The Argonne scientists are studying bacteria at three uranium-contaminated research sites across the United States, one in Colorado and two others at the Pacific Northwest and Oak Ridge National Laboratories in Washington State and Tennessee, respectively. All are relics of the nuclear proliferation of the Cold War era, with the potential for contaminating major waterways.
Not yet ready to unleash on environment
Using the US Department of Energy’s Advanced Photon Source (APS) electron accelerator and storage system – which provides the brightest x-ray beams in the Western Hemisphere – the scientists have been able to study the transformation of uranium at the atomic level.
“The [researchers have] successfully demonstrated in some pilot studies that this really works,” Kemner said. “But we don’t understand it enough that we can go off into the environment and routinely employ the bacteria on a larger scale.”
According to Robert Anitori, a microbiologist at Oregon Health and Science University, “the importance of the research being performed by the Argonne group is that they are trying to understand what is going on in the field.”
Other bacteria, iron may work too
“This is unique, compared to the numerous previous studies in this area,” he said. “Their work will result in improvements in the efficiency and effectiveness of uranium-eating bacteria employed in contaminated sites.”
Anitori is currently working on a similar project using a nanoscale form of iron to clean up a uranium-contaminated site on the Columbia River in Washington State. He has also worked with the Australian Centre for Astrobiology, based at the University of New South Wales, on similar ‘extremophile’ bacteria inhabiting radioactive hot springs in South Australia’s Flinders Ranges.

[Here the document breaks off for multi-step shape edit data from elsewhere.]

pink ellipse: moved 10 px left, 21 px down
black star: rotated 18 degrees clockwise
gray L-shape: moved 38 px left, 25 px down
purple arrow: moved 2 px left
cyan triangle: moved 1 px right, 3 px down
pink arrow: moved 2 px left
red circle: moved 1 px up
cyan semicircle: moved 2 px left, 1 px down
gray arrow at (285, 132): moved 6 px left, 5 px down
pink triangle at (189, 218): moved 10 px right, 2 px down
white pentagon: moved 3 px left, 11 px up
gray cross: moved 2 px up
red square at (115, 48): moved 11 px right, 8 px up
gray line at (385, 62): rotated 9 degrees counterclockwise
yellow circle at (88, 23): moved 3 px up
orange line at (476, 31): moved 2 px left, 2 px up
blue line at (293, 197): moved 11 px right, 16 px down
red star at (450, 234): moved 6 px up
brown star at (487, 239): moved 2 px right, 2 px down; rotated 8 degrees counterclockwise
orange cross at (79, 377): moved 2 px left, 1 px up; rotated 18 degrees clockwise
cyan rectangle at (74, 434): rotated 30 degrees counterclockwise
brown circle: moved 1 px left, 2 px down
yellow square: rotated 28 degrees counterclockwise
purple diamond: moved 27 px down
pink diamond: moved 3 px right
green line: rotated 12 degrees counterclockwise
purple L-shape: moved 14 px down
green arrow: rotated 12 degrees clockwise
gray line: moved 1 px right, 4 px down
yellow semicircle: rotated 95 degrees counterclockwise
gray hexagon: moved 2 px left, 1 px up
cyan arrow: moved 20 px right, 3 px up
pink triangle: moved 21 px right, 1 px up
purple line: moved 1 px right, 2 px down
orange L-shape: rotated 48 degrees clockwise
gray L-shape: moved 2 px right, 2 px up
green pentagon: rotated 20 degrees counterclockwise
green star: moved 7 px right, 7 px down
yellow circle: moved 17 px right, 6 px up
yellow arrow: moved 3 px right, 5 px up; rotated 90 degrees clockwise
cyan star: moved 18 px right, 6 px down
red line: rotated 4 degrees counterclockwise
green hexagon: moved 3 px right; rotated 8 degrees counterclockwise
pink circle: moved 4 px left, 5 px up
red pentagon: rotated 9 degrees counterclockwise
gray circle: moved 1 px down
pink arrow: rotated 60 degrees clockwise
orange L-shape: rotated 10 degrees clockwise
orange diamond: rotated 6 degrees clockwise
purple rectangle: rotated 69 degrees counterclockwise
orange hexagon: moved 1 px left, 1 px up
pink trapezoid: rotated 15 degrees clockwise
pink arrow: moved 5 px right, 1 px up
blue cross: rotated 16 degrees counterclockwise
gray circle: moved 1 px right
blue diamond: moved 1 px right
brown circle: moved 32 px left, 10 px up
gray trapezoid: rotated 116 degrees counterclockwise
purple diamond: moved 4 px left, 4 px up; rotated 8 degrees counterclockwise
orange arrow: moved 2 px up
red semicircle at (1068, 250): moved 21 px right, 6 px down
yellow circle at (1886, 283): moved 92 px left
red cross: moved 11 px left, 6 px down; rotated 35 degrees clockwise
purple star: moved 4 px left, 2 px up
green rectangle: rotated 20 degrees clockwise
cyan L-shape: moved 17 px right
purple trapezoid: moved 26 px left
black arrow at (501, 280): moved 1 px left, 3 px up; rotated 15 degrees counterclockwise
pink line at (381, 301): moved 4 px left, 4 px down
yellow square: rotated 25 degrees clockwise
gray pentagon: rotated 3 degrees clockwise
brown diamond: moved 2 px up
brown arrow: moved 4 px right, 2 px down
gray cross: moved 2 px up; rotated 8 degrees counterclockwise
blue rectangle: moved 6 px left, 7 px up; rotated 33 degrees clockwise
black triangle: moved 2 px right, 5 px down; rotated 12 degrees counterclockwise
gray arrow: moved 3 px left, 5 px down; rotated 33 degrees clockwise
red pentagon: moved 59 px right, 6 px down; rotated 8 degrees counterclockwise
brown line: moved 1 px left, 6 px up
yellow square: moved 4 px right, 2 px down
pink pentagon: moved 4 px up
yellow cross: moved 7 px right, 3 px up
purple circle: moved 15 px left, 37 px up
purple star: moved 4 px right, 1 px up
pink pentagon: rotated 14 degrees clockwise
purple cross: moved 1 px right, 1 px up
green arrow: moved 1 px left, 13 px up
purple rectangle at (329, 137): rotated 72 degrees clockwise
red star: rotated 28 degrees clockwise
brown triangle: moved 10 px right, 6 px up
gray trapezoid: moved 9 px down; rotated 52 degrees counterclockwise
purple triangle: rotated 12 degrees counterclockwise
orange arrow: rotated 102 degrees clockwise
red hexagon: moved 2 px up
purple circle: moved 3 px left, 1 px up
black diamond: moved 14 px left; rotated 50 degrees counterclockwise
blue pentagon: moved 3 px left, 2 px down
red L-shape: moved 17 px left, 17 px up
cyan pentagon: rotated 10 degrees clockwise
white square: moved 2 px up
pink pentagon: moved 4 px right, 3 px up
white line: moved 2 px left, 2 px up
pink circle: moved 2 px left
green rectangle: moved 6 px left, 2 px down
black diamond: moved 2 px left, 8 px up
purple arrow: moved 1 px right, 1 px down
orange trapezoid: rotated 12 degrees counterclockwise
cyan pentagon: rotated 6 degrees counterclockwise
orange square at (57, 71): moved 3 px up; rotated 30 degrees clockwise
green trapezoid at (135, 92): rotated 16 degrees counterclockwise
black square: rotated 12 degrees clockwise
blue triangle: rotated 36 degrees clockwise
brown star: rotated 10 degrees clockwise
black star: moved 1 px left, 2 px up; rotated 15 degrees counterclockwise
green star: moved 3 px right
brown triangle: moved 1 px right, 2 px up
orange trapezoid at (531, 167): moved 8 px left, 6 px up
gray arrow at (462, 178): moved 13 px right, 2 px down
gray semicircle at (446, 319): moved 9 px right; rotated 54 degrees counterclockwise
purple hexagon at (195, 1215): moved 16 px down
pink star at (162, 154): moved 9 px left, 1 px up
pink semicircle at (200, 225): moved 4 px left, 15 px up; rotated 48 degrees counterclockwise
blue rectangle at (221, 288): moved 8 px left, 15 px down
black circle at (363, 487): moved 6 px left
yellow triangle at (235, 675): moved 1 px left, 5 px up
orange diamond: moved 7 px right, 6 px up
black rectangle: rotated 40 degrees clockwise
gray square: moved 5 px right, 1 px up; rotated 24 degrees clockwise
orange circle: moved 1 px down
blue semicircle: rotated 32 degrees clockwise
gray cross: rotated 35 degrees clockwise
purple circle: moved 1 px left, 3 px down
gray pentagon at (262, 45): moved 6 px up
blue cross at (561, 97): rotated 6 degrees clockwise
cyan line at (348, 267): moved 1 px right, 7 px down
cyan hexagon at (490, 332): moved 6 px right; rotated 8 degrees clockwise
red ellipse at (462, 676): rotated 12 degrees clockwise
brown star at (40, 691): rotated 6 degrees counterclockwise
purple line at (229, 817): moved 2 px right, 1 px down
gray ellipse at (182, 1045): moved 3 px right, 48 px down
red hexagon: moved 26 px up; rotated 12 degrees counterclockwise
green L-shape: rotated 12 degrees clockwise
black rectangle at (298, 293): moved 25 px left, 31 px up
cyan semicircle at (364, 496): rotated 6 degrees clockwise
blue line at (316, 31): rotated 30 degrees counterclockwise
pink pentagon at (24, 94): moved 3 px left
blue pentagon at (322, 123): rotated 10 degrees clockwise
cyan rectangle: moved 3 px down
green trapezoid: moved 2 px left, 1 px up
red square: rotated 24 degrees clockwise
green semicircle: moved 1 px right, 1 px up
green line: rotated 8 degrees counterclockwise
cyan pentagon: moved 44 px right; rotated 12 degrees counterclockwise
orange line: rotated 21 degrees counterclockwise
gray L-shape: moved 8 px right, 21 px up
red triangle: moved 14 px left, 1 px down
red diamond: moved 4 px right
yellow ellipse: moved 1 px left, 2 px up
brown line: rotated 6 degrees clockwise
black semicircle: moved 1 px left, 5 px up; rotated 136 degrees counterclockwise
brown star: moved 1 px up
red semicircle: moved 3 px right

According to Anitori, “the [Argonne] results are easily applicable in an Australian context, in that they would be easy to adapt to any uranium contaminated site.” One such example is the leakage of uranium-contaminated water from the Ranger uranium mine, located in the World Heritage-listed Kakadu National Park in Australia’s Northern Territory.
Kakadu under threat of contamination
In 2009 the Australian Office of the Supervising Scientist warned that the Ranger Uranium Mine was spilling the equivalent of three petrol tankers-worth of contaminated water into the ground each day. In total, there have been more than 150 leaks, spills and other problems at the site since it opened in 1981.
Earlier this year, news outlets reported that the water seeping out from beneath the dam at the Ranger mine has a uranium level of about 5,400 times greater than the natural background level.
While Australia has no nuclear weapons, and does not currently use uranium to generate electricity, it holds around 23% of the world’s uranium reserves, has three large-scale uranium mines and three nuclear reactors with the capacity to commercially produce radioisotopes for nuclear medicine and neutrons for research and irradiation of materials. Australia has also accumulated over 4000 cubic metres of low level and ‘short-lived’ intermediate level radioactive waste in the past 40 years.
The U.S. Department of Energy’s Argonne National Laboratory published two studies on the research in January and February this year. Both appeared in the US-based journal Environmental Science & Technology.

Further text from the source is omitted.